The RAM is usually upgradable when it comes to modern desktops, and their modules would be different from those installed on laptops. RAMs present in desktops are commonly known as Dual In-Line Memory Modules or DIMMs, while those present in laptops are known as Small Outline Dual In-Line Memory Modules or SO-DIMMs. Although some laptops now offer upgradable RAMs, it is still essential to double-check as other models would have soldered into the motherboard.

The design of your RAM will often have the most impact on your computer if you are experiencing some sluggishness or frame rate drops while running a specific application. You may also observe a particular limitation when it comes to the number of applications that you can run simultaneously if your RAM is somehow struggling – indicating that an upgrade is necessary if your computer supports the addition or replacement of another module.

The Sweet Spot is 16GB

For most users, especially casual ones that are not utilizing memory-intensive apps or multiple simultaneous programs, an 8GB memory module would often be sufficient as mainstream tasks are not considered demanding. 4GB has been the trend for older laptops and computers, but considering the increased loads of even mainstream applications, an 8GB RAM would probably suit you better.

However, with the prices running in the market for memory modules, a 16GB RAM would probably be an excellent option, considering that you get a significant increase in performance for some instances for just an additional $25 from the price of the 8GB module.

Understanding How to Obtain Higher Speeds

If you have an integrated graphics card, you might see an increase in performance and better frame rates due to the system’s ability to support other processes. However, do note that this increase in performance will not always be evident in every function you perform. If you want better graphics for your gaming purposes, perhaps a dedicated GPU would do the trick with greater finesse.

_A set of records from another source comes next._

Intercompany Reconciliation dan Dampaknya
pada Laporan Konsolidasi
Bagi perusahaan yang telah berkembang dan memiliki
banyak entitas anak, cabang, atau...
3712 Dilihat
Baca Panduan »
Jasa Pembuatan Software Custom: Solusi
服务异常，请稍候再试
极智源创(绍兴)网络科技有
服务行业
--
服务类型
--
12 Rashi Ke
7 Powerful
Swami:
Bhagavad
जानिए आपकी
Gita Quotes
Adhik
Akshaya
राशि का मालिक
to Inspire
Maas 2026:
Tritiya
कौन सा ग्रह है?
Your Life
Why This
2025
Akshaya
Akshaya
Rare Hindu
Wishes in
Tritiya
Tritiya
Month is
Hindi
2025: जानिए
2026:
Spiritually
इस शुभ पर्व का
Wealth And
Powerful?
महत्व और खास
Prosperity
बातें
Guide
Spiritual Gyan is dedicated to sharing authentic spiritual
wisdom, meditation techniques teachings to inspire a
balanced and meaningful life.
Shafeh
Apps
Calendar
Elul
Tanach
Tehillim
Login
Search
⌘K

You may also want to check your CPU, chipset, and motherboard’s speed specifications as there is only a particular clock speed that your system can support. Opting for a module with higher rates even though your specs could only support lower ones could instead cause a lower fallback speed.

Aesthetics and Heat Spreaders are Sometimes just for Show

For most cases, your memory module does not require heat spreaders unless you are trying to achieve maximum speeds through manual overclocking. Heat spreaders are simply an additional expense, and their job could be performed chiefly by conventional fans that could blow through the case and the module. Aesthetic additions like lights are also just for show and will not affect the performance of your system whatsoever.